Inflation bounded up in January, rising from 4.5% to 5.2%. The increase in inflation is mainly explained by higher public levies related to motor vehicles. The price of new cars rose and a per-kilometre charge was introduced, while petrol and diesel prices fell at the same time. Combined, these changes pushed the index upward by 0.6%. The measurement also indicates that underlying price pressures are still present, with the food basket increasing somewhat more than we had expected.
The January inflation figure significantly reduces the likelihood that the Monetary Policy Committee (MPC) will keep interest rates unchanged in February. In fact, we expect the MPC to raise interest rates by 0.25 percentage points. Our main assumptions are that inflation will remain around 5% in the coming months, inflation expectations have not been brought down, and rising purchasing power continues to manifest in increased consumption.
There are clear signs that tensions in the labour market are easing. Unemployment is rising and demand for labour continues to decline. Despite this, Icelandic wanderlust is at an all-time high. Icelanders have never taken as many trips abroad as they did last year and, despite the collapse of Play in October, international travel by Icelanders in the final quarter of the year has not been higher since 2018. Overall, households in the country are in a strong position. Savings in deposit accounts are increasing and there are no signs of rising arrears.

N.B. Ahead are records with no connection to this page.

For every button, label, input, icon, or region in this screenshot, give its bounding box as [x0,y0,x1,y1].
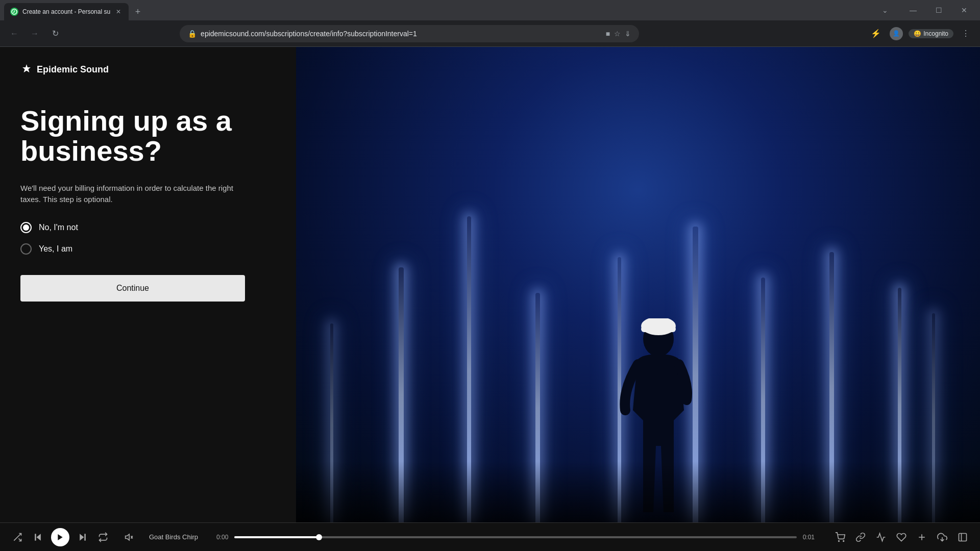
bookmark-icon[interactable]: ☆ [614,30,621,38]
current-time: 0:00 [216,534,228,541]
profile-avatar: 👤 [890,27,903,40]
incognito-icon: 😀 [914,30,921,37]
incognito-label: Incognito [923,30,948,37]
logo-icon [20,63,33,76]
right-panel [296,47,980,522]
next-button[interactable] [76,530,90,544]
logo: Epidemic Sound [20,63,276,76]
player-bar: Goat Birds Chirp 0:00 0:01 [0,522,980,551]
volume-button[interactable] [122,530,137,544]
radio-yes-label: Yes, I am [39,244,72,254]
progress-area: 0:00 0:01 [216,534,815,541]
svg-marker-11 [126,534,130,540]
favorite-button[interactable] [894,530,909,544]
new-tab-button[interactable]: + [131,5,145,19]
menu-button[interactable]: ⋮ [958,26,974,42]
minimize-button[interactable]: — [901,0,925,20]
radio-yes-indicator[interactable] [20,243,32,255]
player-actions [833,530,970,544]
description-text: We'll need your billing information in o… [20,183,235,206]
queue-button[interactable] [955,530,970,544]
no-tracking-icon: ■ [606,30,610,38]
previous-button[interactable] [31,530,45,544]
tab-list-button[interactable]: ⌄ [881,6,889,14]
svg-rect-7 [35,534,36,540]
extensions-button[interactable]: ⚡ [868,26,884,42]
continue-button[interactable]: Continue [20,275,245,302]
profile-button[interactable]: 👤 [888,26,904,42]
reload-button[interactable]: ↻ [47,26,63,42]
svg-point-15 [843,540,844,541]
progress-thumb [316,534,322,540]
repeat-button[interactable] [96,530,110,544]
radio-no-indicator[interactable] [20,222,32,233]
incognito-badge: 😀 Incognito [909,29,953,38]
left-panel: Epidemic Sound Signing up as a business?… [0,47,296,522]
add-to-list-button[interactable] [915,530,929,544]
tab-favicon [10,8,18,16]
lock-icon: 🔒 [188,30,197,38]
total-time: 0:01 [803,534,815,541]
restore-button[interactable]: ☐ [927,0,950,20]
waveform-button[interactable] [874,530,888,544]
active-tab[interactable]: Create an account - Personal su ✕ [4,3,129,20]
download-track-button[interactable] [935,530,949,544]
radio-option-yes[interactable]: Yes, I am [20,243,276,255]
floor-gradient [296,461,980,522]
svg-rect-3 [641,326,676,332]
svg-rect-19 [959,533,967,541]
address-bar[interactable]: 🔒 epidemicsound.com/subscriptions/create… [180,25,639,42]
forward-button[interactable]: → [27,26,43,42]
radio-group: No, I'm not Yes, I am [20,222,276,255]
progress-fill [234,536,318,538]
tab-close-button[interactable]: ✕ [114,8,122,16]
play-button[interactable] [51,528,69,546]
form-area: Signing up as a business? We'll need you… [20,106,276,506]
progress-bar[interactable] [234,536,796,538]
url-text: epidemicsound.com/subscriptions/create/i… [201,30,602,38]
link-button[interactable] [853,530,868,544]
tab-title: Create an account - Personal su [22,8,110,15]
svg-marker-6 [37,534,41,540]
radio-option-no[interactable]: No, I'm not [20,222,276,233]
download-icon[interactable]: ⇓ [625,30,631,38]
track-name: Goat Birds Chirp [149,533,198,541]
radio-no-label: No, I'm not [39,223,78,232]
svg-point-14 [839,540,840,541]
close-button[interactable]: ✕ [952,0,976,20]
cart-button[interactable] [833,530,847,544]
background-image [296,47,980,522]
svg-marker-9 [80,534,84,540]
shuffle-button[interactable] [10,530,24,544]
player-controls [10,528,110,546]
tab-bar: Create an account - Personal su ✕ + ⌄ — … [0,0,980,20]
svg-marker-8 [58,534,62,540]
back-button[interactable]: ← [6,26,22,42]
address-bar-row: ← → ↻ 🔒 epidemicsound.com/subscriptions/… [0,20,980,47]
svg-rect-10 [84,534,86,540]
logo-text: Epidemic Sound [37,64,109,75]
page-heading: Signing up as a business? [20,106,276,166]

The housing market has cooled in recent months. Nominal housing prices have increased by 2.1% over the past twelve months, well below general inflation, meaning that real house prices have declined year-on-year in the past two months. Lower activity was observed following Supreme Court rulings on interest rates, which temporarily created greater uncertainty and constrained credit supply. Although that uncertainty is no longer present, access to credit remains lower than before the ruling.